Bipartisan Bill Proposed to Grant Green Cards to Doctors and Nurses

A bipartisan group of senators has introduced a bill that, if signed into law, would make up to 40,000 immigrant visa numbers available for doctors and nurses. The bill, known as the Healthcare Workforce Resilience Act (HWRA), would recapture unused immigrant visa numbers, and grant them on an expedited basis to foreign national healthcare workers who are needed to address the nation’s staffing shortages.

Overview of Bill

The HWRA would allocate up to 25,000 immigrant visas to qualifying nurses, and 15,000 immigrant visas for physicians. These immigrant visas would be taken from immigrant visa numbers that went unused between fiscal year 1992 and fiscal year 2020. The healthcare worker’s dependent spouse and/or children under the age of 21 would also be issued immigrant visas, and those visa numbers would not be counted against the 40,000 limit.

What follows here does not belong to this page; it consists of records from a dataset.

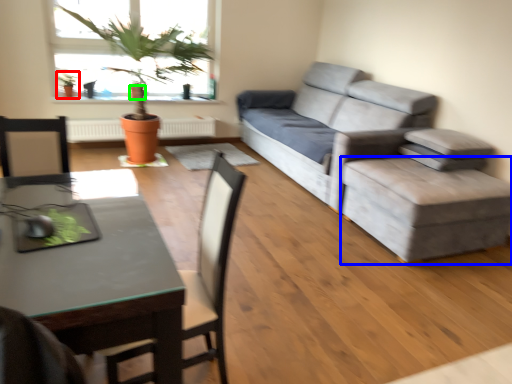 Question: Which object is the closest to the houseplant (highlighted by a red box)? Choose among these: stool (highlighted by a blue box) or flowerpot (highlighted by a green box).

Choices:
 (A) stool
 (B) flowerpot

Answer: (B) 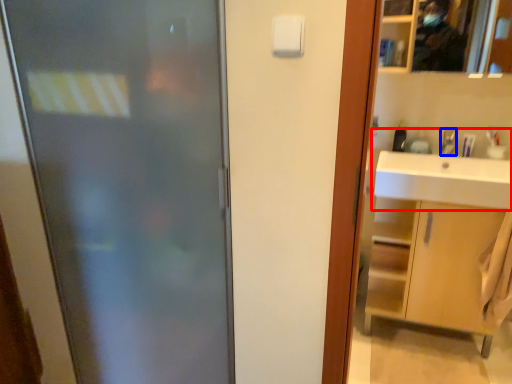 Question: Which of the following is the farthest to the observer, sink (highlighted by a red box) or faucet (highlighted by a blue box)?

Choices:
 (A) sink
 (B) faucet

Answer: (B) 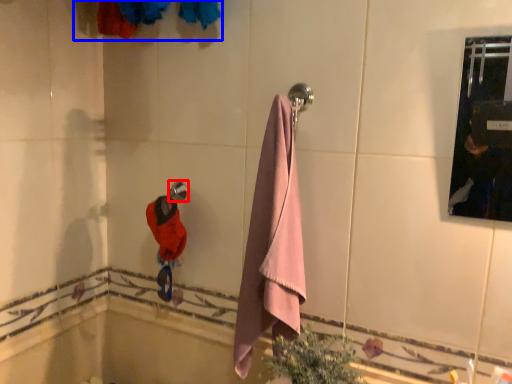 Question: Among these objects, which one is nearest to the camera, towel bar (highlighted by a red box) or laundry (highlighted by a blue box)?

Choices:
 (A) towel bar
 (B) laundry

Answer: (B) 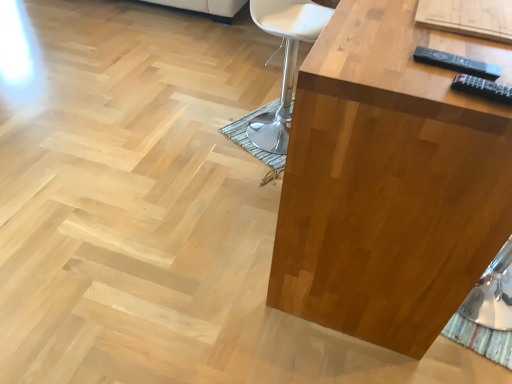 The height and width of the screenshot is (384, 512). What are the coordinates of `free space to the left of black plastic remote at upper right, arranged as the first remote when ordered from the bottom` in the screenshot? It's located at (414, 79). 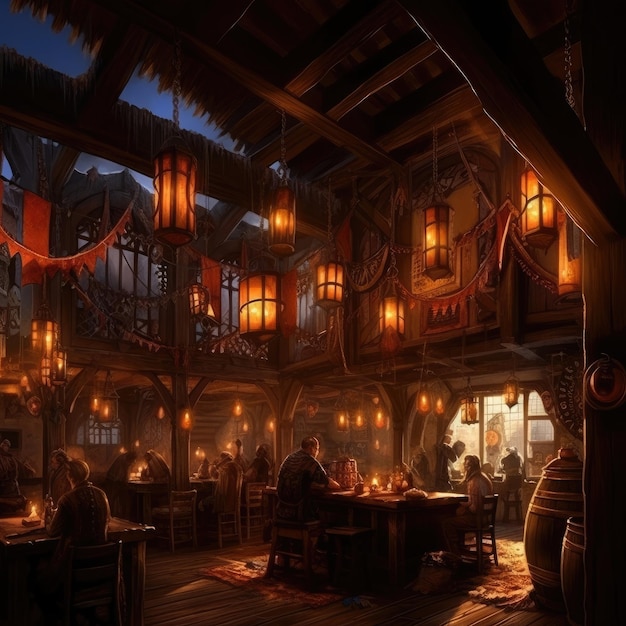 The width and height of the screenshot is (626, 626). In order to click on lights in this screenshot , I will do `click(249, 310)`. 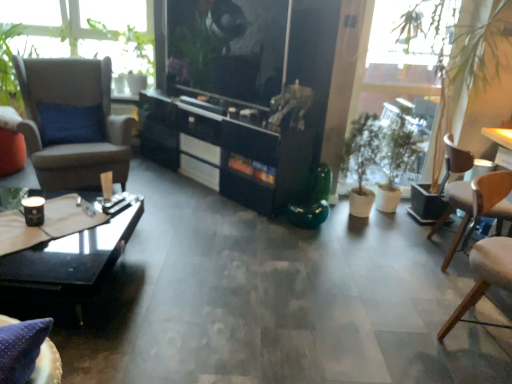 The image size is (512, 384). Describe the element at coordinates (366, 64) in the screenshot. I see `green matte plant at right` at that location.

Describe the element at coordinates (501, 144) in the screenshot. I see `wooden table at right` at that location.

At what (x,y) coordinates should I click in order to perform the action: click on brown leather armchair at left, placed as the 2th chair when sorted from right to left. Please return your answer as a coordinate pair (x, y). The width and height of the screenshot is (512, 384). Looking at the image, I should click on (77, 107).

What is the approximate width of green matte plant at right?

green matte plant at right is 13.47 inches in width.

Image resolution: width=512 pixels, height=384 pixels. In order to click on green matte plant at right in this screenshot , I will do click(x=366, y=64).

Between green matte plant at right and black glossy cabinet at center, which one has smaller size?

With smaller size is green matte plant at right.

This screenshot has width=512, height=384. What are the coordinates of `cabinetry lying on the left of green matte plant at right` in the screenshot? It's located at (228, 151).

Would you say black glossy cabinet at center is part of green matte plant at right's contents?

Actually, black glossy cabinet at center is outside green matte plant at right.

Considering the positions of points (101, 239) and (510, 133), is point (101, 239) farther from camera compared to point (510, 133)?

No.

Is black glass coffee table at lower left far from wooden table at right?

Absolutely, black glass coffee table at lower left is distant from wooden table at right.

Can you confirm if black glass coffee table at lower left is shorter than wooden table at right?

Yes.

Is black glass coffee table at lower left facing away from wooden table at right?

black glass coffee table at lower left does not have its back to wooden table at right.

From their relative heights in the image, would you say black glass coffee table at lower left is taller or shorter than green matte plant at right?

In the image, black glass coffee table at lower left appears to be shorter than green matte plant at right.

From a real-world perspective, does black glass coffee table at lower left sit lower than green matte plant at right?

Per the proposed bill, the U.S. Citizenship and Immigration Services (USCIS) would be required to expedite the processing of these petitions and applications. Further, the bill takes the unusual step of exempting beneficiaries from the standard per-country cap. This means that doctors and nurses from heavily oversubscribed countries – most notably, India and China – would not have to wait for the massive backlogs to clear in order to be issued green cards.

Further, by recapturing immigrant visa numbers that went unused, it should not result in increased backlogs for other foreign nationals waiting for green cards. To the contrary, it likely would result in at least some doctors and nurses getting immigrant visas through the HWRA who otherwise would have used visa numbers in the “normal” immigrant visa pool.

Uncertain Future of Bill

Although the HWRA has some bipartisan support in the Senate, at this point, it is merely a proposal. The bill has numerous major legislative hurdles it must clear, and there is as yet no indication from the White House whether the President supports the bill. Still, there is some hope that the healthcare shortages further exposed during the COVID-19 pandemic may spur lawmakers to prioritize passage of this bill. This proposed bill will not have any direct impact until and unless it is passed into law.